I Santi sono il nostro futuro

Roma mercoledì 3 maggio. La catechesi di Papa Francesco sul viaggio in Ungheria e sulle solide radici cristiane di quel popolo

Tre giorni fa sono rientrato dal viaggio in Ungheria. Desidero ringraziare tutti coloro che hanno preparato e accompagnato questa visita con la preghiera, e rinnovare la mia riconoscenza alle Autorità, alla Chiesa locale e al popolo ungherese, un popolo coraggioso e ricco di memoria. Durante la mia permanenza a Budapest ho potuto avvertire l’affetto di tutti gli ungheresi. Oggi vorrei parlarvi di questa visita attraverso due immagini: le radici e i ponti.
Le radici. Mi sono recato pellegrino presso un popolo la cui storia – come disse San Giovanni Paolo II – è stata segnata da «molti santi ed eroi, attorniati da schiere di gente umile e laboriosa» (Discorso in occasione della cerimonia di benvenuto, Budapest, 6 settembre 1996). È proprio vero: ho visto tanta gente semplice e laboriosa custodire con fierezza il legame con le proprie radici. E tra queste radici, come hanno evidenziato le testimonianze durante gli incontri con la Chiesa locale e con i giovani, ci sono anzitutto i santi: santi che hanno dato la vita per il popolo, santi che hanno testimoniato il Vangelo dell’amore e che sono stati luci nei momenti di buio; tanti santi del passato che oggi esortano a superare il rischio del disfattismo e la paura del domani, ricordando che Cristo è il nostro futuro. I santi ci ricordano questo: Cristo è il nostro futuro.
Le solide radici cristiane del popolo ungherese sono state però messe alla prova. La loro fede è stata provata al fuoco.
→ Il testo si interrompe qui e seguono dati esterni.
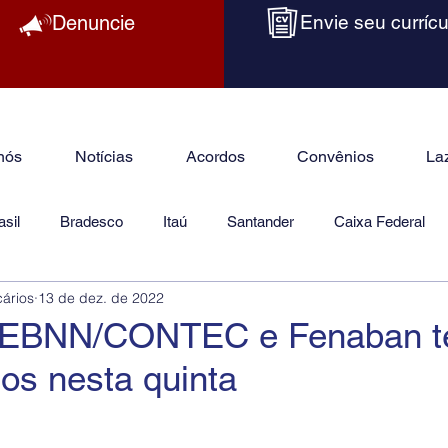
Denuncie
Envie seu currícu
nós
Notícias
Acordos
Convênios
La
sil
Bradesco
Itaú
Santander
Caixa Federal
cários
13 de dez. de 2022
as
Jurídico
CEBNN/CONTEC e Fenaban t
os nesta quinta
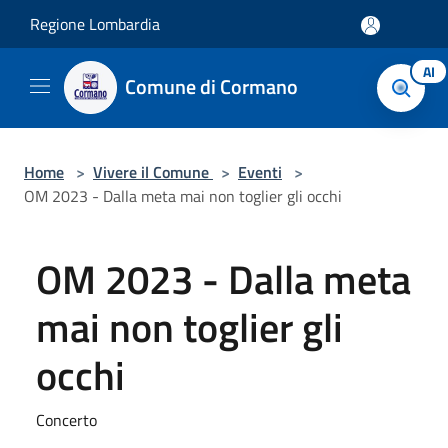
Salta al contenuto principale
Regione Lombardia
AI
Comune di Cormano
Home
>
Vivere il Comune
>
Eventi
>
OM 2023 - Dalla meta mai non toglier gli occhi
OM 2023 - Dalla meta
mai non toglier gli
occhi
Concerto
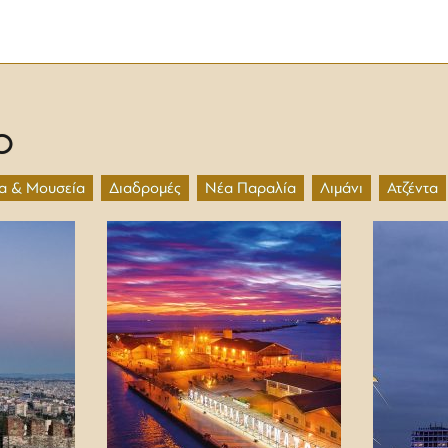
O
α & Μουσεία
Διαδρομές
Νέα Παραλία
Λιμάνι
Ατζέντα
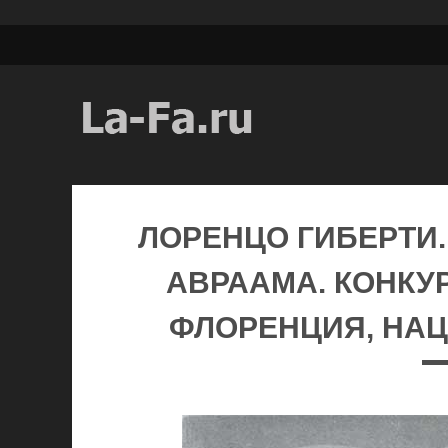
ЛОРЕНЦО ГИБЕРТИ
АВРААМА. КОНКУР
ФЛОРЕНЦИЯ, НА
Durante la persecuzione ateista del ‘900, infatti, i cristiani sono stati colpiti violentemente, con Vescovi, preti, religiosi e laici uccisi o privati della libertà. E mentre si tentava di tagliare l’albero della fede, le radici sono rimaste intatte: è restata una Chiesa nascosta, ma viva, forte, con la forza del Vangelo. E in Ungheria questa ultima persecuzione, oppressione comunista era stata preceduta da quella nazista, con la tragica deportazione di tanta popolazione ebraica. Ma in quell’atroce genocidio tanti si distinsero per la resistenza e la capacità di proteggere le vittime, e questo fu possibile perché le radici del vivere insieme erano salde. Noi a Roma abbiamo una brava poetessa ungherese che ha passato tutte queste prove e racconta ai giovani il bisogno di lottare per un ideale, per non essere vinti dalle persecuzioni, dallo scoramento. Questa poetessa oggi fa 92 anni: tanti auguri, Edith Bruck!
Ma anche oggi, come emerso negli incontri con i giovani e con il mondo della cultura, la libertà è minacciata. Come? Soprattutto con i guanti bianchi, da un consumismo che anestetizza, per cui ci si accontenta di un po’ di benessere materiale e, dimentichi del passato, si “galleggia” in un presente fatto a misura d’individuo. Questa è la persecuzione pericolosa della mondanità, portata avanti dal consumismo. 
Ma quando l’unica cosa che conta è pensare a sé e fare quel che pare e piace, le radici soffocano.